_Action item_:
Could you return the whole listing, character for character?

_Input for this task_:
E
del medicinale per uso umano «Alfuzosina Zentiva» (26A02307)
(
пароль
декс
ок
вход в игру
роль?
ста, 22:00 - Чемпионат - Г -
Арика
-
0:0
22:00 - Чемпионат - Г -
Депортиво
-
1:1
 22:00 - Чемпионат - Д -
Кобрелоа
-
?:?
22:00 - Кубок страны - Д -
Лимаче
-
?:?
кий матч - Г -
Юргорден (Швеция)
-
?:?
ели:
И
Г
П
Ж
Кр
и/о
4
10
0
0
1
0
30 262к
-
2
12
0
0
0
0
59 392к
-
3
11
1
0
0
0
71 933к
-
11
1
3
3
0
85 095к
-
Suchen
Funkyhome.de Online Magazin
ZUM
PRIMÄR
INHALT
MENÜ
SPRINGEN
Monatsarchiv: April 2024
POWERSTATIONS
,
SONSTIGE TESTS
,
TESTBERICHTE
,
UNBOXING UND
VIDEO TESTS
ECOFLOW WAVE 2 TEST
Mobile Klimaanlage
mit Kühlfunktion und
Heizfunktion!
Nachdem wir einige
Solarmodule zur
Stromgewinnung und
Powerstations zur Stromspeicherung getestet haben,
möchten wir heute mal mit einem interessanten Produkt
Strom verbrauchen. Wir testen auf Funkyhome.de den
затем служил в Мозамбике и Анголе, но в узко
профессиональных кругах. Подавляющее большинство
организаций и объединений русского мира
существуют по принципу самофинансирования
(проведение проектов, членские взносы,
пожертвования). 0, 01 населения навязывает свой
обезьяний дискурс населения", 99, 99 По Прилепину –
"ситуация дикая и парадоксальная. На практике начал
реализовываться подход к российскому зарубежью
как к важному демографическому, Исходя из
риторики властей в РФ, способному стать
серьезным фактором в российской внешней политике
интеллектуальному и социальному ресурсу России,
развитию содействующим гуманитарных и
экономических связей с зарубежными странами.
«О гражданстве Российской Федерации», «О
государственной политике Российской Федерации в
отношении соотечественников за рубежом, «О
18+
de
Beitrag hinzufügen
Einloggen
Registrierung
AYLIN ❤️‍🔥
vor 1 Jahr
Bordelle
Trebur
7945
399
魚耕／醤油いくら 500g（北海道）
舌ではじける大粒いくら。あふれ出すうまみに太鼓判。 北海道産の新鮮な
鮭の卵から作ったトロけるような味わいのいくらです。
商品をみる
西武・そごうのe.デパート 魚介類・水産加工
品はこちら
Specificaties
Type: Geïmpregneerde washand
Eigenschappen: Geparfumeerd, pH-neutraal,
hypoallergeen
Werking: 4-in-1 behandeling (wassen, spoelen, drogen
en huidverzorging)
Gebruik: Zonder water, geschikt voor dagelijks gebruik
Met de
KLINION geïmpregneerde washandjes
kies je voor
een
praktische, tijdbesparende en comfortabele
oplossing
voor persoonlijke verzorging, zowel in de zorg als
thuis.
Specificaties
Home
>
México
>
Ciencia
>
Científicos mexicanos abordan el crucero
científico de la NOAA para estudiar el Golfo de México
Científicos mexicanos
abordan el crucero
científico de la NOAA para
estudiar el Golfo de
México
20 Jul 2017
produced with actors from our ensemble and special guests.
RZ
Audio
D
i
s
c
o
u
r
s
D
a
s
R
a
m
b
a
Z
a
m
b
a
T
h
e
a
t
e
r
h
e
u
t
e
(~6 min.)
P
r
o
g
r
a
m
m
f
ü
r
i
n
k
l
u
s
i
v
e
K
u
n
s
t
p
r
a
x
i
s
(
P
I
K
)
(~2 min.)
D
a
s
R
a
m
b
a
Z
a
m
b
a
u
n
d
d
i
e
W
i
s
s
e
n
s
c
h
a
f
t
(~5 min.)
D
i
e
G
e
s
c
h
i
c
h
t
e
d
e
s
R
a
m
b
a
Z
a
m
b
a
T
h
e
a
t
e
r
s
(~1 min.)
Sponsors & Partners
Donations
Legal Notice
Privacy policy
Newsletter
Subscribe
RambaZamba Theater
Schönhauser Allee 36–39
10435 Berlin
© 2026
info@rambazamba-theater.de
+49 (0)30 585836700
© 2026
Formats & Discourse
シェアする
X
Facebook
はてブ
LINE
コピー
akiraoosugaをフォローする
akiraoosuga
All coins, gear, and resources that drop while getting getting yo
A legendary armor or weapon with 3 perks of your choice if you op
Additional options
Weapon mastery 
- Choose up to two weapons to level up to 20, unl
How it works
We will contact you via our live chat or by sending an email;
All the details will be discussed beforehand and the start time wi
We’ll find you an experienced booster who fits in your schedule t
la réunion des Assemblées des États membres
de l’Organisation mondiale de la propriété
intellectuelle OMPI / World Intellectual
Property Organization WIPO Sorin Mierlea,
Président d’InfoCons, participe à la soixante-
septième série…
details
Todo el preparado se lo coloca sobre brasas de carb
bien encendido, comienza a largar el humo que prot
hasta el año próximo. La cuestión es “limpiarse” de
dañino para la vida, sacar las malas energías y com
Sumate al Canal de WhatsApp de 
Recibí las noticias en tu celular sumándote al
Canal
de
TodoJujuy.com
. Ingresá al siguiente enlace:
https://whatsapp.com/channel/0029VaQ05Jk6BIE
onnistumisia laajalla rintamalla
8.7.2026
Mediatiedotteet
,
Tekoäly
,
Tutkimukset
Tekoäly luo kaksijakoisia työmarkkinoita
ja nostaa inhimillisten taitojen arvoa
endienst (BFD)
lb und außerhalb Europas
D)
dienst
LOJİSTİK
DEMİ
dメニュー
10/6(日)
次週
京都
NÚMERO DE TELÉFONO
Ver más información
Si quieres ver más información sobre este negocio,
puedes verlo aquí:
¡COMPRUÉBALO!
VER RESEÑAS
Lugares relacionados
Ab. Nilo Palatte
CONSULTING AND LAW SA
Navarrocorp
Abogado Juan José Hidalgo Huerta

_Task solution_:
E
del medicinale per uso umano «Alfuzosina Zentiva» (26A02307)
(
пароль
декс
ок
вход в игру
роль?
ста, 22:00 - Чемпионат - Г -
Арика
-
0:0
22:00 - Чемпионат - Г -
Депортиво
-
1:1
 22:00 - Чемпионат - Д -
Кобрелоа
-
?:?
22:00 - Кубок страны - Д -
Лимаче
-
?:?
кий матч - Г -
Юргорден (Швеция)
-
?:?
ели:
И
Г
П
Ж
Кр
и/о
4
10
0
0
1
0
30 262к
-
2
12
0
0
0
0
59 392к
-
3
11
1
0
0
0
71 933к
-
11
1
3
3
0
85 095к
-
Suchen
Funkyhome.de Online Magazin
ZUM
PRIMÄR
INHALT
MENÜ
SPRINGEN
Monatsarchiv: April 2024
POWERSTATIONS
,
SONSTIGE TESTS
,
TESTBERICHTE
,
UNBOXING UND
VIDEO TESTS
ECOFLOW WAVE 2 TEST
Mobile Klimaanlage
mit Kühlfunktion und
Heizfunktion!
Nachdem wir einige
Solarmodule zur
Stromgewinnung und
Powerstations zur Stromspeicherung getestet haben,
möchten wir heute mal mit einem interessanten Produkt
Strom verbrauchen. Wir testen auf Funkyhome.de den
затем служил в Мозамбике и Анголе, но в узко
профессиональных кругах. Подавляющее большинство
организаций и объединений русского мира
существуют по принципу самофинансирования
(проведение проектов, членские взносы,
пожертвования). 0, 01 населения навязывает свой
обезьяний дискурс населения", 99, 99 По Прилепину –
"ситуация дикая и парадоксальная. На практике начал
реализовываться подход к российскому зарубежью
как к важному демографическому, Исходя из
риторики властей в РФ, способному стать
серьезным фактором в российской внешней политике
интеллектуальному и социальному ресурсу России,
развитию содействующим гуманитарных и
экономических связей с зарубежными странами.
«О гражданстве Российской Федерации», «О
государственной политике Российской Федерации в
отношении соотечественников за рубежом, «О
18+
de
Beitrag hinzufügen
Einloggen
Registrierung
AYLIN ❤️‍🔥
vor 1 Jahr
Bordelle
Trebur
7945
399
魚耕／醤油いくら 500g（北海道）
舌ではじける大粒いくら。あふれ出すうまみに太鼓判。 北海道産の新鮮な
鮭の卵から作ったトロけるような味わいのいくらです。
商品をみる
西武・そごうのe.デパート 魚介類・水産加工
品はこちら
Specificaties
Type: Geïmpregneerde washand
Eigenschappen: Geparfumeerd, pH-neutraal,
hypoallergeen
Werking: 4-in-1 behandeling (wassen, spoelen, drogen
en huidverzorging)
Gebruik: Zonder water, geschikt voor dagelijks gebruik
Met de
KLINION geïmpregneerde washandjes
kies je voor
een
praktische, tijdbesparende en comfortabele
oplossing
voor persoonlijke verzorging, zowel in de zorg als
thuis.
Specificaties
Home
>
México
>
Ciencia
>
Científicos mexicanos abordan el crucero
científico de la NOAA para estudiar el Golfo de México
Científicos mexicanos
abordan el crucero
científico de la NOAA para
estudiar el Golfo de
México
20 Jul 2017
produced with actors from our ensemble and special guests.
RZ
Audio
D
i
s
c
o
u
r
s
D
a
s
R
a
m
b
a
Z
a
m
b
a
T
h
e
a
t
e
r
h
e
u
t
e
(~6 min.)
P
r
o
g
r
a
m
m
f
ü
r
i
n
k
l
u
s
i
v
e
K
u
n
s
t
p
r
a
x
i
s
(
P
I
K
)
(~2 min.)
D
a
s
R
a
m
b
a
Z
a
m
b
a
u
n
d
d
i
e
W
i
s
s
e
n
s
c
h
a
f
t
(~5 min.)
D
i
e
G
e
s
c
h
i
c
h
t
e
d
e
s
R
a
m
b
a
Z
a
m
b
a
T
h
e
a
t
e
r
s
(~1 min.)
Sponsors & Partners
Donations
Legal Notice
Privacy policy
Newsletter
Subscribe
RambaZamba Theater
Schönhauser Allee 36–39
10435 Berlin
© 2026
info@rambazamba-theater.de
+49 (0)30 585836700
© 2026
Formats & Discourse
シェアする
X
Facebook
はてブ
LINE
コピー
akiraoosugaをフォローする
akiraoosuga
All coins, gear, and resources that drop while getting getting yo
A legendary armor or weapon with 3 perks of your choice if you op
Additional options
Weapon mastery 
- Choose up to two weapons to level up to 20, unl
How it works
We will contact you via our live chat or by sending an email;
All the details will be discussed beforehand and the start time wi
We’ll find you an experienced booster who fits in your schedule t
la réunion des Assemblées des États membres
de l’Organisation mondiale de la propriété
intellectuelle OMPI / World Intellectual
Property Organization WIPO Sorin Mierlea,
Président d’InfoCons, participe à la soixante-
septième série…
details
Todo el preparado se lo coloca sobre brasas de carb
bien encendido, comienza a largar el humo que prot
hasta el año próximo. La cuestión es “limpiarse” de
dañino para la vida, sacar las malas energías y com
Sumate al Canal de WhatsApp de 
Recibí las noticias en tu celular sumándote al
Canal
de
TodoJujuy.com
. Ingresá al siguiente enlace:
https://whatsapp.com/channel/0029VaQ05Jk6BIE
onnistumisia laajalla rintamalla
8.7.2026
Mediatiedotteet
,
Tekoäly
,
Tutkimukset
Tekoäly luo kaksijakoisia työmarkkinoita
ja nostaa inhimillisten taitojen arvoa
endienst (BFD)
lb und außerhalb Europas
D)
dienst
LOJİSTİK
DEMİ
dメニュー
10/6(日)
次週
京都
NÚMERO DE TELÉFONO
Ver más información
Si quieres ver más información sobre este negocio,
puedes verlo aquí:
¡COMPRUÉBALO!
VER RESEÑAS
Lugares relacionados
Ab. Nilo Palatte
CONSULTING AND LAW SA
Navarrocorp
Abogado Juan José Hidalgo Huerta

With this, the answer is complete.